_Work required_
From the entries below, copy out all lines holding "University".

Items from a dataset
Segment Open

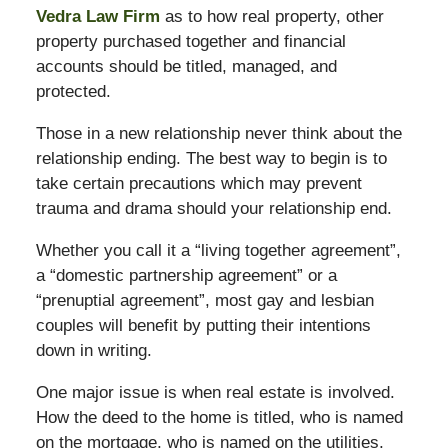
Vedra Law Firm
as to how real property, other
property purchased together and financial
accounts should be titled, managed, and
protected.
Those in a new relationship never think about the
relationship ending. The best way to begin is to
take certain precautions which may prevent
trauma and drama should your relationship end.
Whether you call it a “living together agreement”,
a “domestic partnership agreement” or a
“prenuptial agreement”, most gay and lesbian
couples will benefit by putting their intentions
down in writing.
One major issue is when real estate is involved.
How the deed to the home is titled, who is named
on the mortgage, who is named on the utilities,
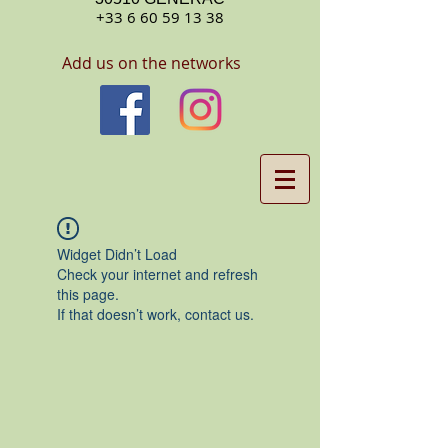
+33 6 60 59 13 38
Add us on the networks
Widget Didn’t Load
Check your internet and refresh
this page.
If that doesn’t work, contact us.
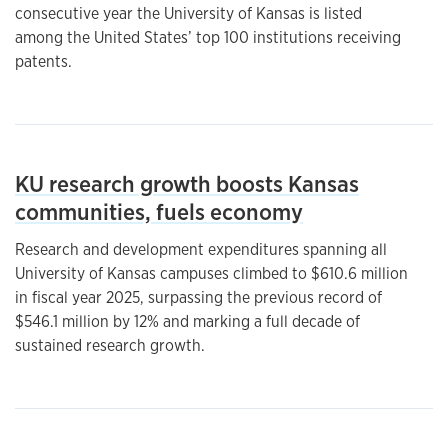
consecutive year the University of Kansas is listed
among the United States’ top 100 institutions receiving
patents.
KU research growth boosts Kansas
communities, fuels economy
Research and development expenditures spanning all
University of Kansas campuses climbed to $610.6 million
in fiscal year 2025, surpassing the previous record of
$546.1 million by 12% and marking a full decade of
sustained research growth.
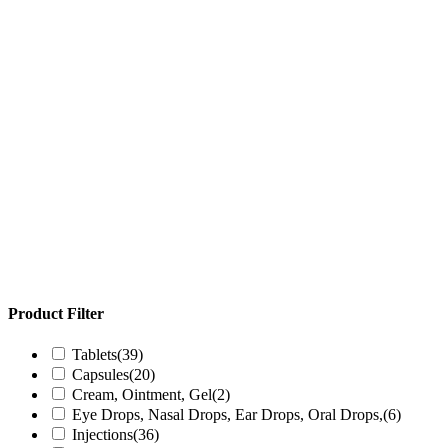
Product Filter
Tablets
(39)
Capsules
(20)
Cream, Ointment, Gel
(2)
Eye Drops, Nasal Drops, Ear Drops, Oral Drops,
(6)
Injections
(36)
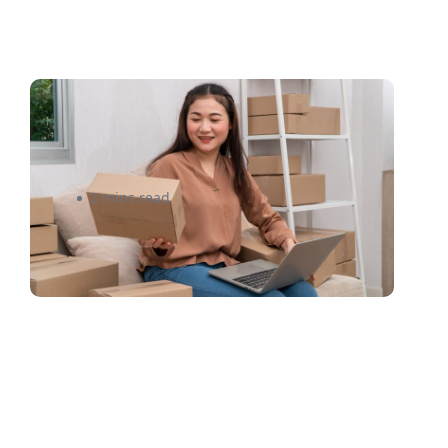
Shipping Subscription Boxes
Internationally Made Easy
2 mins read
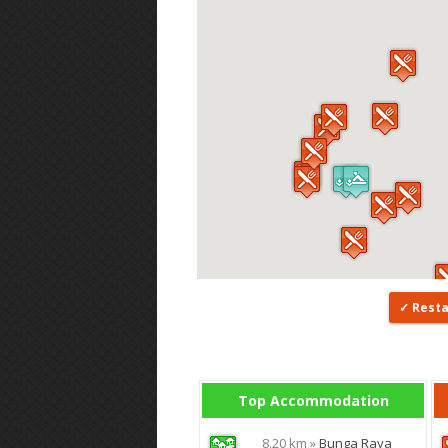
Rest
Top Accommodation
8.20 km »
Bunga Raya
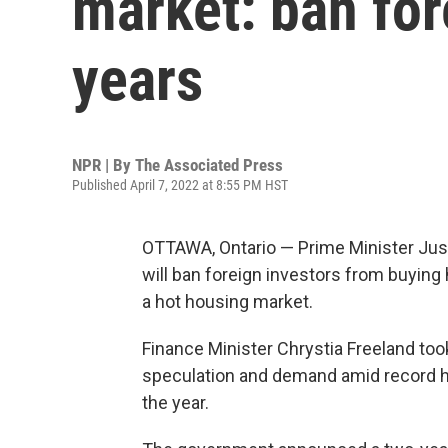
market: ban for
years
NPR | By
The Associated Press
Published April 7, 2022 at 8:55 PM HST
OTTAWA, Ontario — Prime Minister Jus
will ban foreign investors from buying 
a hot housing market.
Finance Minister Chrystia Freeland t
speculation and demand amid record h
the year.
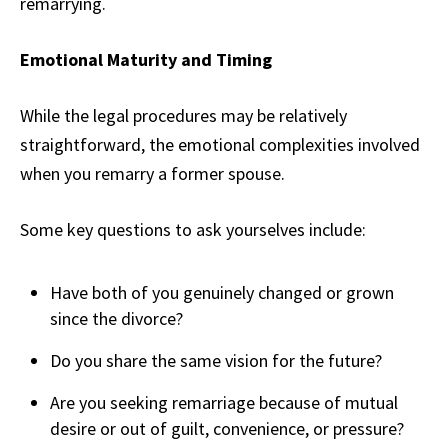
remarrying.
Emotional Maturity and Timing
While the legal procedures may be relatively
straightforward, the emotional complexities involved
when you remarry a former spouse.
Some key questions to ask yourselves include:
Have both of you genuinely changed or grown
since the divorce?
Do you share the same vision for the future?
Are you seeking remarriage because of mutual
desire or out of guilt, convenience, or pressure?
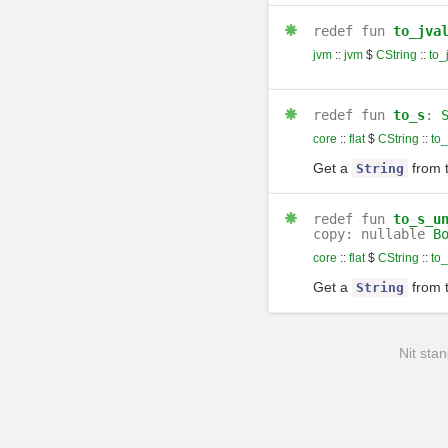
redef
fun
to_jva
jvm
::
jvm
$
CString
::
to_
redef
fun
to_s
:
core
::
flat
$
CString
::
to_
Get a
from 
String
redef
fun
to_s_u
copy: nullable
B
core
::
flat
$
CString
::
to
Get a
from 
String
Nit stan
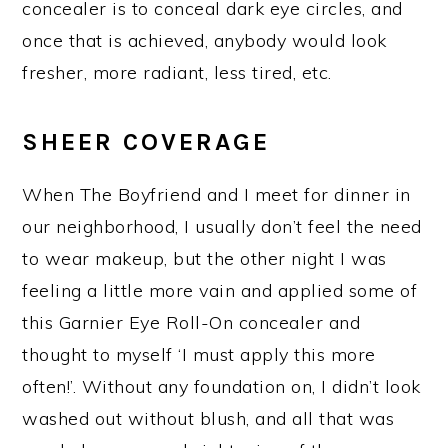
concealer is to conceal dark eye circles, and
once that is achieved, anybody would look
fresher, more radiant, less tired, etc.
SHEER COVERAGE
When The Boyfriend and I meet for dinner in
our neighborhood, I usually don’t feel the need
to wear makeup, but the other night I was
feeling a little more vain and applied some of
this Garnier Eye Roll-On concealer and
thought to myself ‘I must apply this more
often!’. Without any foundation on, I didn’t look
washed out without blush, and all that was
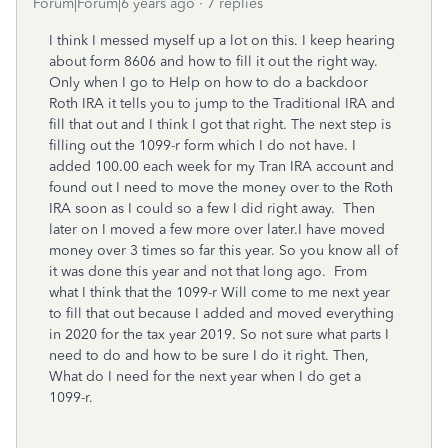
Forum|Forum|6 years ago
7 replies
I think I messed myself up a lot on this. I keep hearing
about form 8606 and how to fill it out the right way.
Only when I go to Help on how to do a backdoor
Roth IRA it tells you to jump to the Traditional IRA and
fill that out and I think I got that right. The next step is
filling out the 1099-r form which I do not have. I
added 100.00 each week for my Tran IRA account and
found out I need to move the money over to the Roth
IRA soon as I could so a few I did right away. Then
later on I moved a few more over later.I have moved
money over 3 times so far this year. So you know all of
it was done this year and not that long ago. From
what I think that the 1099-r Will come to me next year
to fill that out because I added and moved everything
in 2020 for the tax year 2019. So not sure what parts I
need to do and how to be sure I do it right. Then,
What do I need for the next year when I do get a
1099-r.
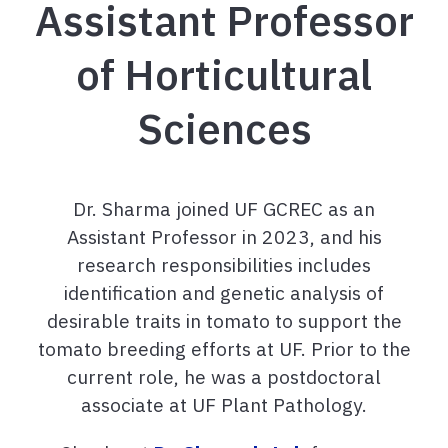
Assistant Professor
of Horticultural
Sciences
Dr. Sharma joined UF GCREC as an
Assistant Professor in 2023, and his
research responsibilities includes
identification and genetic analysis of
desirable traits in tomato to support the
tomato breeding efforts at UF. Prior to the
current role, he was a postdoctoral
associate at UF Plant Pathology.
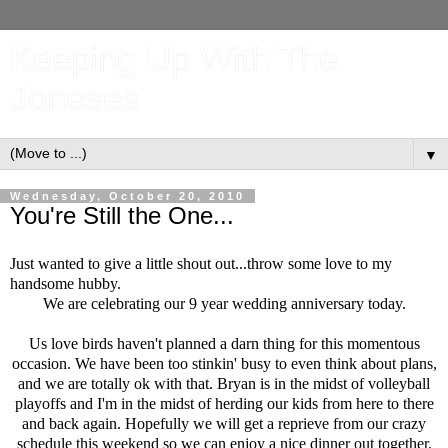
Keeping Up With The
Joneses
▼
Wednesday, October 20, 2010
You're Still the One...
Just wanted to give a little shout out...throw some love to my
handsome hubby.
We are celebrating our 9 year wedding anniversary today.
Us love birds haven't planned a darn thing for this momentous
occasion. We have been too stinkin' busy to even think about plans,
and we are totally ok with that. Bryan is in the midst of volleyball
playoffs and I'm in the midst of herding our kids from here to there
and back again. Hopefully we will get a reprieve from our crazy
schedule this weekend so we can enjoy a nice dinner out together.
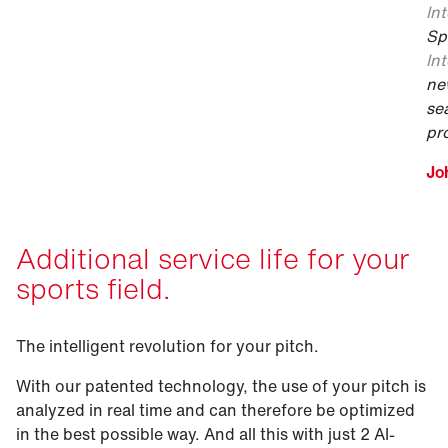
Int
Sp
Int
ne
se
pr
Jo
Additional service life for your
sports field.
The intelligent revolution for your pitch.
With our patented technology, the use of your pitch is
analyzed in real time and can therefore be optimized
in the best possible way. And all this with just 2 AI-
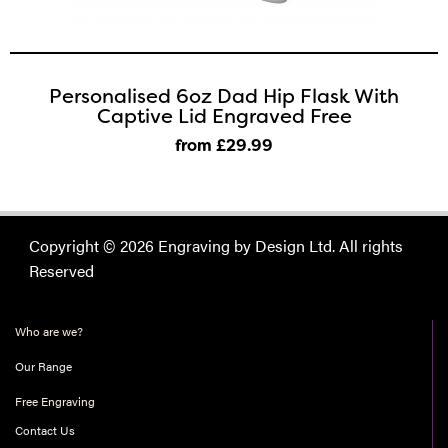
Personalised 6oz Dad Hip Flask With
Captive Lid Engraved Free
from £29
.99
Copyright © 2026 Engraving by Design Ltd. All rights
Reserved
Who are we?
Our Range
Free Engraving
Contact Us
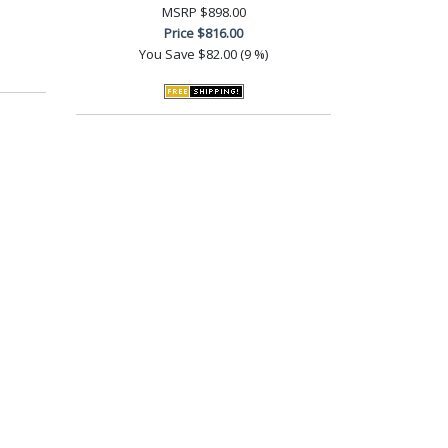
MSRP
$898.00
Price
$816.00
You Save
$82.00 (9 %)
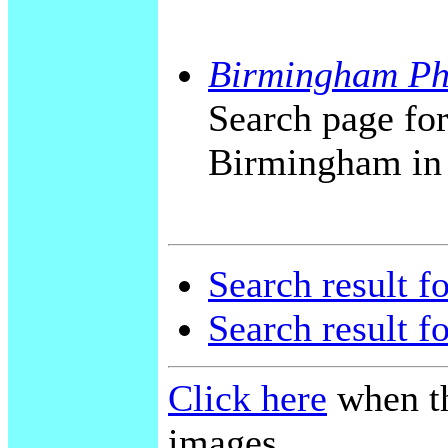
Birmingham Ph
Search page for
Birmingham in
Search result f
Search result f
Click here
when th
images.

Segment Closed

_Result of the task_
consecutive year the University of Kansas is listed
University of Kansas campuses climbed to $610.6 million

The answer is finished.